Manindra Gupta (24 September 1926 – 31 January 2018) was an Indian Bengali poet, essayist, novelist and painter. He received the Rabindra Puraskar from the Government of West Bengal in 2010 and the Sahitya Akademi Award in 2011 for his poetry collection Bane Aaj Concerto.

== Early life ==
Manindra Gupta was born as Manindranath Dasgupta, in Gaila village , Barisal District (now in Bangladesh), in undivided Bengal during British India. He lost his mother at ten months old. After his paternal grandparents' deaths in 1933, he was raised in Silchar, Barak Valley, Assam at his maternal uncle's home. He completed school education in 1941 before moving to Kolkata. He joined the British Indian Army in 1943, received engineering training, and was posted at Lahore Cantonment until his service ended in 1946. He graduated from the University of Calcutta in 1956, then worked in the West Bengal Government's Industries Department until retiring in 1984.

His father, Nagendranath Dasgupta, was a highly influential Ayurveda physician from Gaila during his time. After his mother’s death, Manindra Gupta was raised by his stepmother, Shantilata Dasgupta. He also had a step-brother, Shailendranath Dasgupta.

== Literary career ==

His autobiographical trilogy Akshay Malberi (1981–2004), featuring his own illustrations, was critically acclaimed for its profound exploration of memory and identity. His 1991 essay collection Chander Opith (The Far Side of the Moon) created significant literary impact.

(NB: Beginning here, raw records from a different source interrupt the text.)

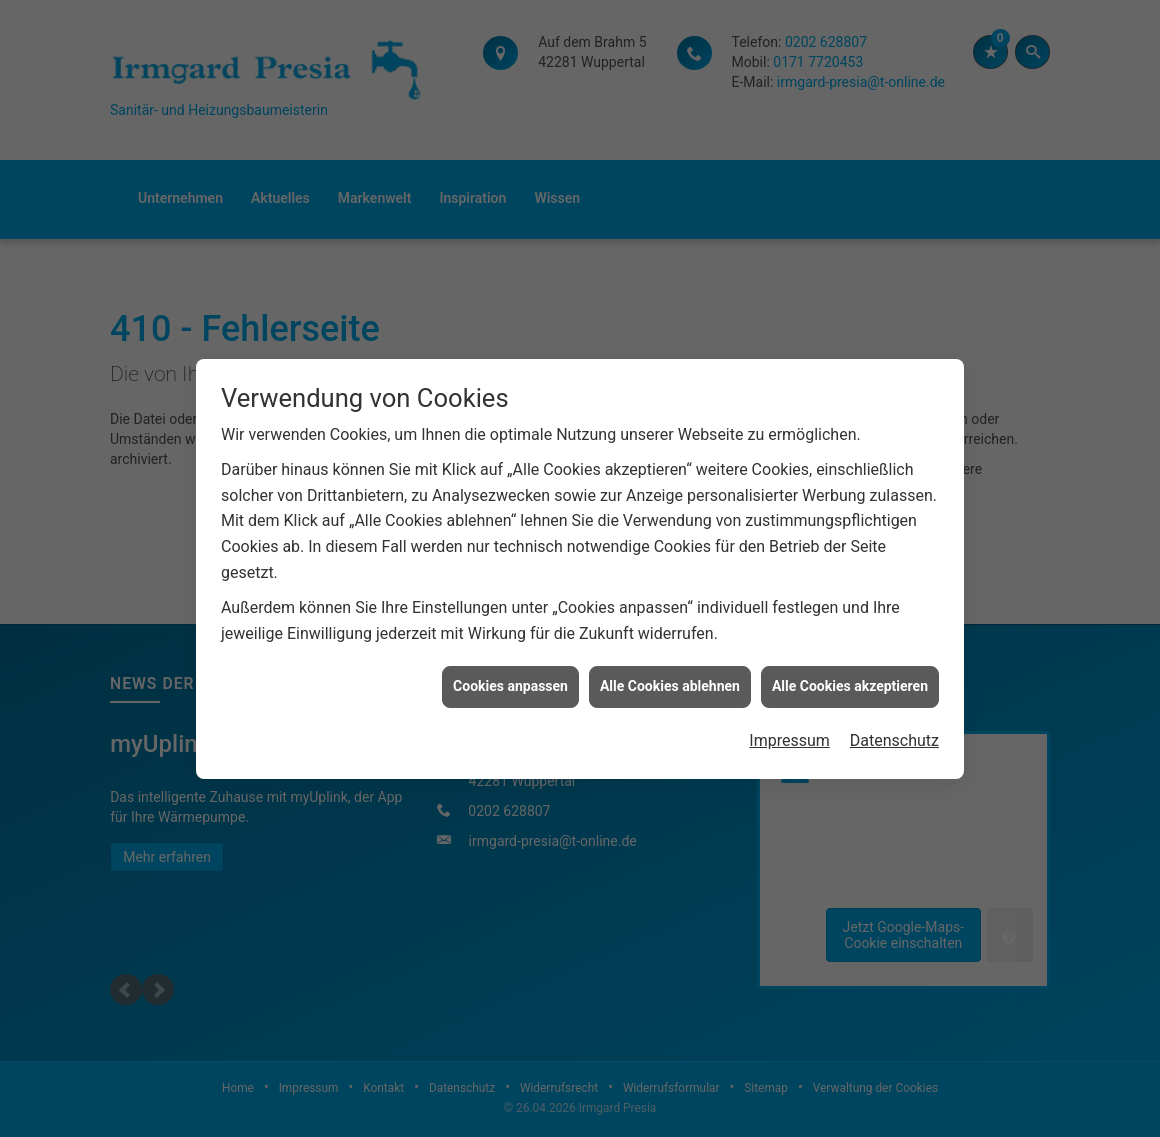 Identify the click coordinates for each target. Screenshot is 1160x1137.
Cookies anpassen (510, 681)
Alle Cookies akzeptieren (850, 681)
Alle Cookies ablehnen (670, 681)
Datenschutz (894, 735)
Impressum (789, 735) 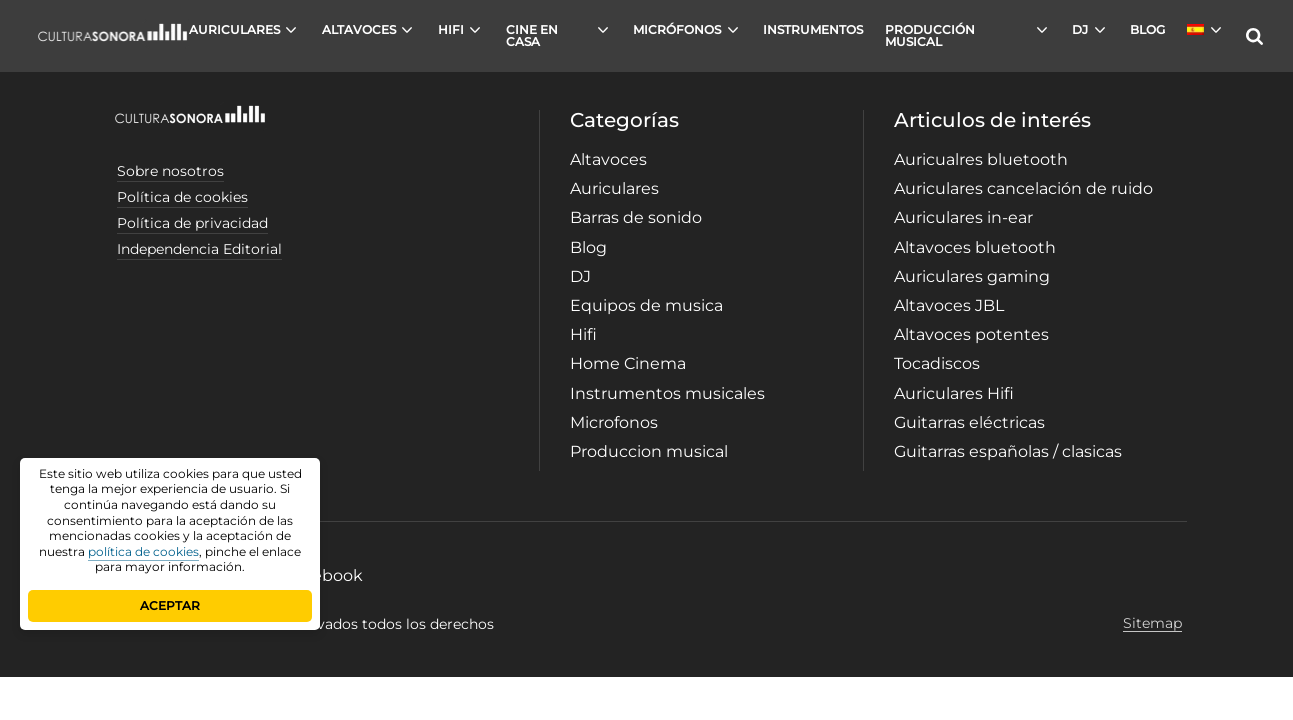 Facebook (323, 575)
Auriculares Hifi (954, 393)
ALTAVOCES (359, 29)
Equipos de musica (646, 305)
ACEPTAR (170, 605)
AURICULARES (234, 29)
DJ (1080, 29)
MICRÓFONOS (677, 29)
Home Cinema (628, 363)
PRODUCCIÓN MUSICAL (930, 35)
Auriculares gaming (972, 276)
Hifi (583, 334)
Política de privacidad (192, 223)
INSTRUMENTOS (813, 29)
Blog (588, 247)
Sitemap (1152, 623)
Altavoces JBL (949, 305)
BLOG (1147, 29)
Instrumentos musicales (667, 393)
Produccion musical (649, 451)
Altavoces (608, 159)
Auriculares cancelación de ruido (1023, 188)
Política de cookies (182, 197)
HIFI (451, 29)
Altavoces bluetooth (975, 247)
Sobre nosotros (170, 171)
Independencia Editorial (199, 249)
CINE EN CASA (532, 35)
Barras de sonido (636, 217)
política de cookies (143, 551)
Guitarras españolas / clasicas (1008, 451)
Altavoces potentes (971, 334)
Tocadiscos (937, 363)
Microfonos (614, 422)
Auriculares (614, 188)
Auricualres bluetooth (981, 159)
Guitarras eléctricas (969, 422)
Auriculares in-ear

According to his Sahitya Akademi profile, Gupta's work is characterized by "a unique blend of visual artistry and poetic imagination" that creates "multilayered textual landscapes."

=== Works ===

- Nuri Bandor (2015, ISBN 978-93-8073-241-1)
- Akshay Malberi (3 volumes: 1981, 1998, 2004)
- Rong Kankar Ramkinkar (2014)

== Awards and honours ==
- Bishnu Dey Memorial Award (2005)
- Rabindra Puraskar (2010) for Tung Tang Shabdo Nishshabdo
- Sahitya Akademi Award (2011) for Bane Aaj Concerto

== Personal life and death ==
Gupta married poet Debarati Mitra in 1975 after an earlier unsuccessful marriage with district Magistrate Chiru Chowdhury. He died in Kolkata on 31 January 2018 due to Pneumonia.